2. The hybrid power device according to claim 1, characterized in that:

the first motor (4) and the output shaft (2) are arranged on the same side of the input shaft (1).

3. The hybrid power device according to claim 1, characterized in that:

the transmission unit comprises a main transmission gear (401) and a slave transmission gear (602) which are connected in a meshed manner;

the main transmission gear (401) is arranged on a motor shaft of the first motor (4), and the auxiliary transmission gear (602) is arranged on a power output shaft of the engine (6); and/or the number of the groups of groups,

an output gear (204) is arranged on the output shaft (2), and the output gear (204) is meshed with an input gear (301) of the first differential mechanism (3).

4. The hybrid power device according to claim 1, characterized in that:

the gear assembly comprises a first driving gear (103) and a first driven gear (203) which are in meshed connection;

the first driving gear (103) is arranged on the input shaft (1), and the first driven gear (203) is arranged on the output shaft (2).

5. The hybrid power device according to any one of claims 1 to 4, characterized in that:

the gear assembly comprises a second synchronizer (104) arranged on the input shaft (1) or the output shaft (2), and the gear assembly is selectively connected with the input shaft (1) and the output shaft (2) through the second synchronizer (104);

the input shaft (1) is provided with a reverse gear unit and an ultra-low speed unit which are arranged at intervals, and a third synchronizer (107) positioned between the reverse gear unit and the ultra-low speed unit;

the reverse gear unit is capable of selectively connecting the input shaft (1) and the output shaft (2);

the third synchronizer (107) is used for controlling the power on-off between the reverse gear unit and the ultra-low speed unit.

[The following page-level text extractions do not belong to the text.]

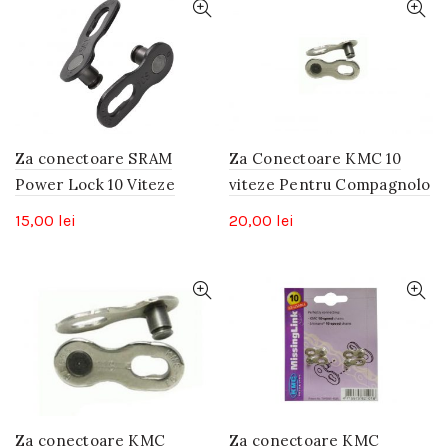
Za conectoare SRAM
Za Conectoare KMC 10
Power Lock 10 Viteze
viteze Pentru Compagnolo
15,00
lei
20,00
lei
Za conectoare KMC
Za conectoare KMC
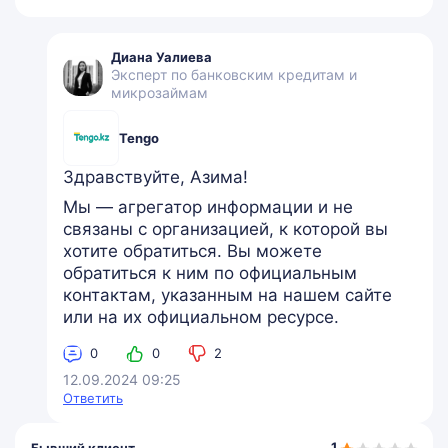
Диана Уалиева
Эксперт по банковским кредитам и
микрозаймам
Tengo
Здравствуйте, Азима!
Мы — агрегатор информации и не
связаны с организацией, к которой вы
хотите обратиться. Вы можете
обратиться к ним по официальным
контактам, указанным на нашем сайте
или на их официальном ресурсе.
0
0
2
12.09.2024 09:25
Ответить
1,0
1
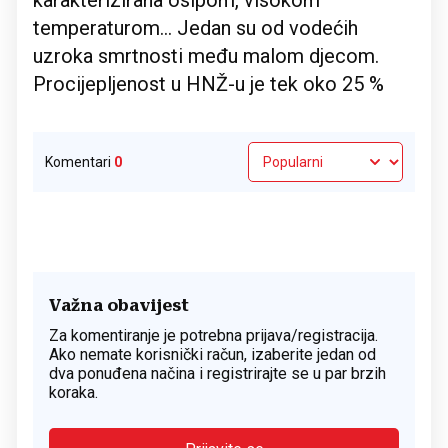
karakterizirana osipom, visokom
temperaturom... Jedan su od vodećih
uzroka smrtnosti među malom djecom.
Procijepljenost u HNŽ-u je tek oko 25 %
Komentari
0
Važna obavijest
Za komentiranje je potrebna prijava/registracija.
Ako nemate korisnički račun, izaberite jedan od
dva ponuđena načina i registrirajte se u par brzih
koraka.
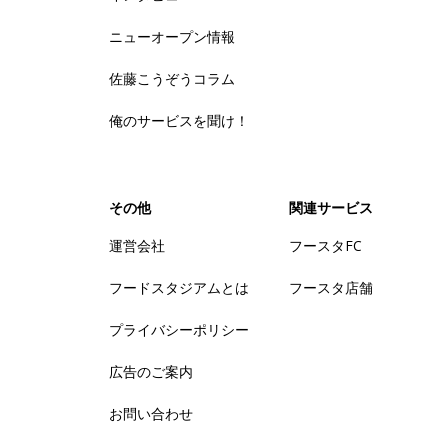
ニューオープン情報
佐藤こうぞうコラム
俺のサービスを聞け！
その他
関連サービス
運営会社
フースタFC
フードスタジアムとは
フースタ店舗
プライバシーポリシー
広告のご案内
お問い合わせ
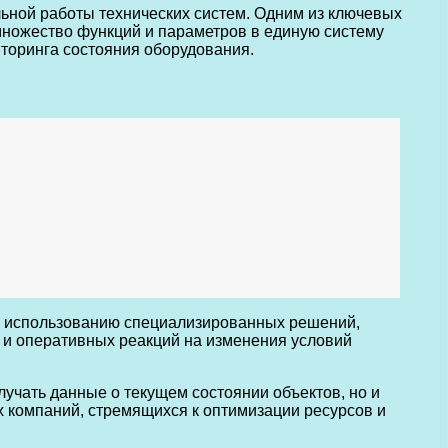
ьной работы технических систем. Одним из ключевых
множество функций и параметров в единую систему
иторинга состояния оборудования.
я использованию специализированных решений,
 и оперативных реакций на изменения условий
лучать данные о текущем состоянии объектов, но и
 компаний, стремящихся к оптимизации ресурсов и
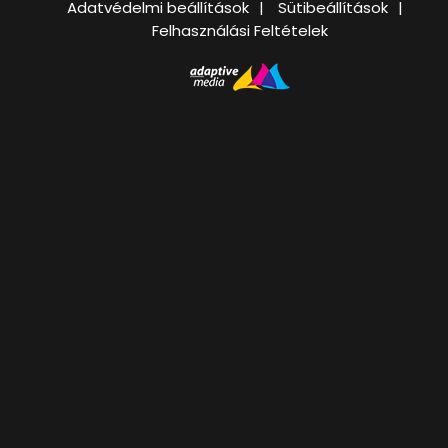
Adatvédelmi beállítások
Sütibeállítások
Felhasználási Feltételek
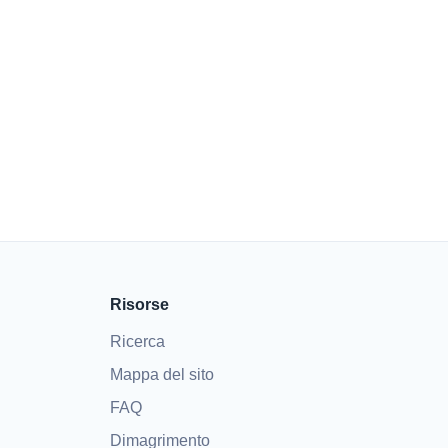
Risorse
Ricerca
Mappa del sito
FAQ
Dimagrimento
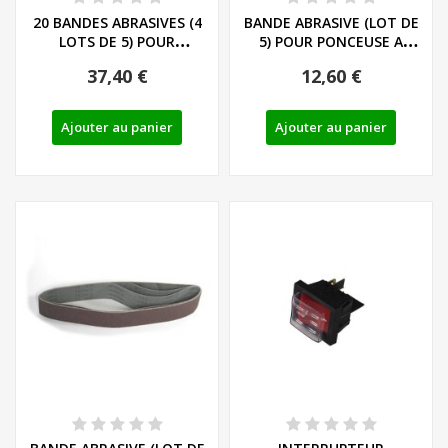
20 BANDES ABRASIVES (4
BANDE ABRASIVE (LOT DE
LOTS DE 5) POUR
5) POUR PONCEUSE A
PONCEUSE A BANDE...
BANDE PARKSIDE...
37,40 €
12,60 €
Ajouter au panier
Ajouter au panier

6. The hybrid power device according to claim 5, wherein:

the reverse gear unit comprises a second driving gear (106), a second driven gear (205), an intermediate wheel (701) and a fourth synchronizer (105);

The second driving gear (106) and the fourth synchronizer (105) are both arranged on the input shaft (1), and the fourth synchronizer (105) is used for selectively connecting the second driving gear (106);

the second driven gear (205) is arranged on the output shaft (2), and the intermediate wheel (701) is arranged between the second driving gear (106) and the second driven gear (205) and is meshed and connected with the second driving gear and the second driven gear at the same time.

7. The hybrid power device according to claim 5, wherein:

the ultra-low speed unit comprises a planetary gear mechanism;

the sun gear of the planetary gear mechanism is arranged on the input shaft (1);

the third synchronizer (107) adopts a bidirectional single-sided synchronizer which selectively connects with a gear ring/planet carrier of the planetary gear mechanism.

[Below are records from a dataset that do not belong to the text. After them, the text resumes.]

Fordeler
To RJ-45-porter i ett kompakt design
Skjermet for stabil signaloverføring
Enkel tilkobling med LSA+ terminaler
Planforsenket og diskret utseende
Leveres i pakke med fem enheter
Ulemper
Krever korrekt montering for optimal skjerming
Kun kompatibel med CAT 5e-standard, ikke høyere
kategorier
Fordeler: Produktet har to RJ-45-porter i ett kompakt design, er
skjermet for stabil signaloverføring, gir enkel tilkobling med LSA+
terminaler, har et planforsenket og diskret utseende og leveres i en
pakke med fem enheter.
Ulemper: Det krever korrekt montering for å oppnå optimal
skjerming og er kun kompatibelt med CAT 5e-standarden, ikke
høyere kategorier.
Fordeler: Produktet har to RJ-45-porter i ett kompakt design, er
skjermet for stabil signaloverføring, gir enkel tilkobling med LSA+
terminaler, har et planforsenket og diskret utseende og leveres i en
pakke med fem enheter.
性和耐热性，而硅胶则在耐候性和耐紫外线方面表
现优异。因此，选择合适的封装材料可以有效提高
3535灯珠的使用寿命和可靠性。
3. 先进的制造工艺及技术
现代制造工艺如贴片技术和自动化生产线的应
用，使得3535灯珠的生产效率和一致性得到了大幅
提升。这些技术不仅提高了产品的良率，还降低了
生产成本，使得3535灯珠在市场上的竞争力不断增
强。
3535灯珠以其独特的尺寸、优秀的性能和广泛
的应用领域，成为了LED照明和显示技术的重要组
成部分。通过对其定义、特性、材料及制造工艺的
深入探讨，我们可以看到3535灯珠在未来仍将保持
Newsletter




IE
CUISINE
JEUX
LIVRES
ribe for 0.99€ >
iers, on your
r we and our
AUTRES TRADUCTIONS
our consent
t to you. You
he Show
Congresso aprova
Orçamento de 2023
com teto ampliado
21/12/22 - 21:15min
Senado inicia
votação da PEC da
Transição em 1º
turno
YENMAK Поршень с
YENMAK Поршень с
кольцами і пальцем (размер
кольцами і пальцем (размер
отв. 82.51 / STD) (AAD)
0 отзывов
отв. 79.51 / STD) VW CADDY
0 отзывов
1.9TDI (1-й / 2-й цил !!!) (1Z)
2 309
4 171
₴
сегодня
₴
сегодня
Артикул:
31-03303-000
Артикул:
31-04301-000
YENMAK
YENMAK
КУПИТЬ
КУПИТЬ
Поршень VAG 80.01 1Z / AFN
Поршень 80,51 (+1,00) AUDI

8. The hybrid power device according to any one of claims 1 to 4, characterized in that:

the output shaft (2) comprises a first half shaft (201) and a second half shaft (202);

the first half shaft (201) is in transmission connection with the engine (6), and the second half shaft (202) is connected with the first differential mechanism (3);

a first gear (210) and a planetary gear assembly are arranged on the first half shaft (201), a fifth synchronizer (212) and a second gear (211) are arranged on the second half shaft (202), and the second gear is in transmission connection with the planetary gear assembly;

The fifth synchronizer (212) selectively connects the first gear (210) or the second gear (211).

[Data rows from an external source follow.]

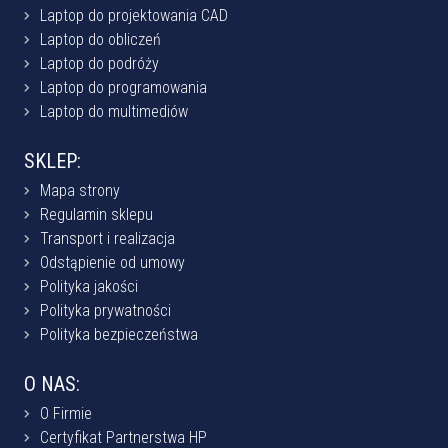
Laptop do projektowania CAD
Laptop do obliczeń
Laptop do podróży
Laptop do programowania
Laptop do multimediów
SKLEP:
Mapa strony
Regulamin sklepu
Transport i realizacja
Odstąpienie od umowy
Polityka jakości
Polityka prywatności
Polityka bezpieczeństwa
O NAS:
O Firmie
Certyfikat Partnerstwa HP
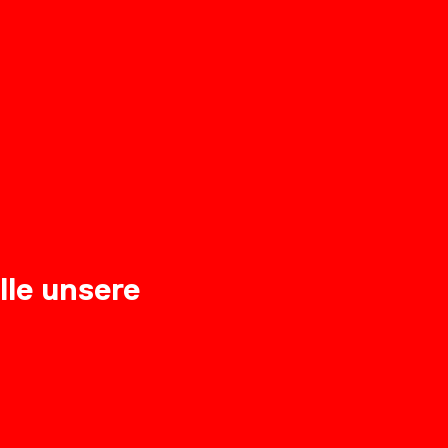
lle unsere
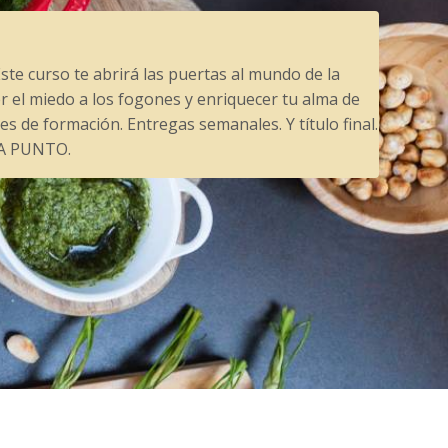
ste curso te abrirá las puertas al mundo de la
er el miedo a los fogones y enriquecer tu alma de
s de formación. Entregas semanales. Y título final.
e A PUNTO.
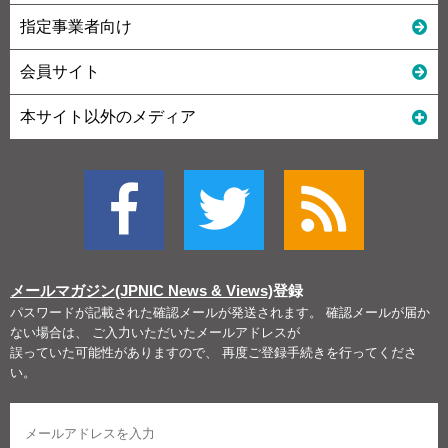
指定事業者向け
会員サイト
本サイト以外のメディア
メールマガジン(JPNIC News & Views)
登録
パスワードが記載された確認メールが発送されます。 確認メールが届か
ない場合は、 ご入力いただいたメールアドレスが
誤っていた可能性がありますので、 再度ご登録手続きを行ってくださ
い。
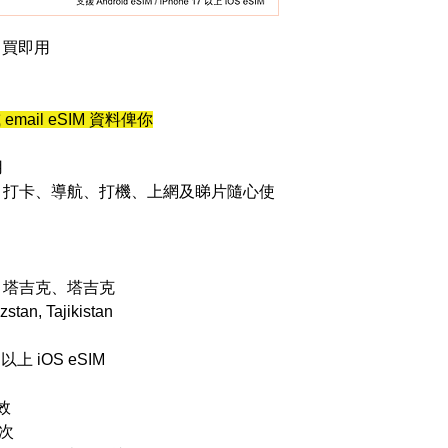
 即買即用
email eSIM 資料俾你
用
，打卡、導航、打機、上網及睇片隨心使
、塔吉克、塔吉克
stan, Tajikistan
7 以上 iOS eSIM
效
一次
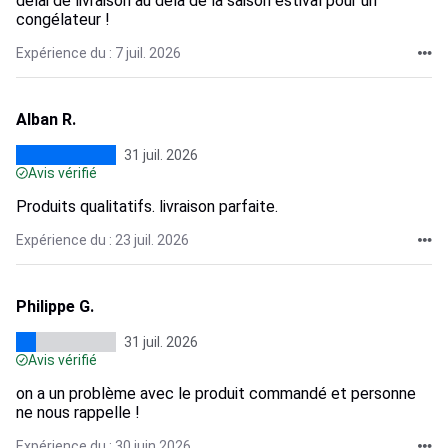
délai de livraison au delà de la saison estival pour un
congélateur !
Expérience du : 7 juil. 2026
Alban R.
31 juil. 2026
Avis vérifié
Produits qualitatifs. livraison parfaite.
Expérience du : 23 juil. 2026
Philippe G.
31 juil. 2026
Avis vérifié
on a un problème avec le produit commandé et personne
ne nous rappelle !
Expérience du : 30 juin 2026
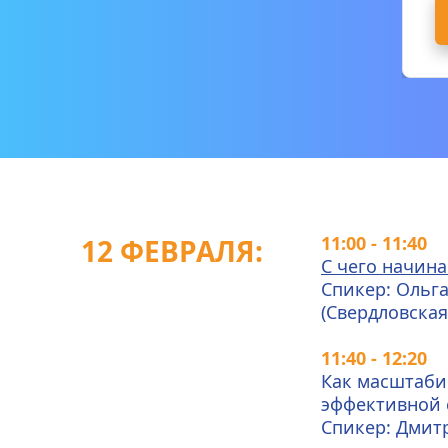
11:00 - 11:40
12 ФЕВРАЛЯ: 
С чего начина
Спикер: Ольга
(Свердловская
11:40 - 12:20
Как масштабир
эффективной 
Спикер: Дмит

9. The hybrid power device as set forth in claim 8, wherein:

the sun gear of the planetary gear assembly is arranged on the first half shaft (201), and the gear ring or the planet carrier of the planetary gear assembly is connected with the second gear (211);

the first half shaft (201) and the second half shaft (202) are coaxially arranged.

10. A vehicle, characterized in that:

the hybrid power device according to any one of claims 1 to 9 is provided on the vehicle.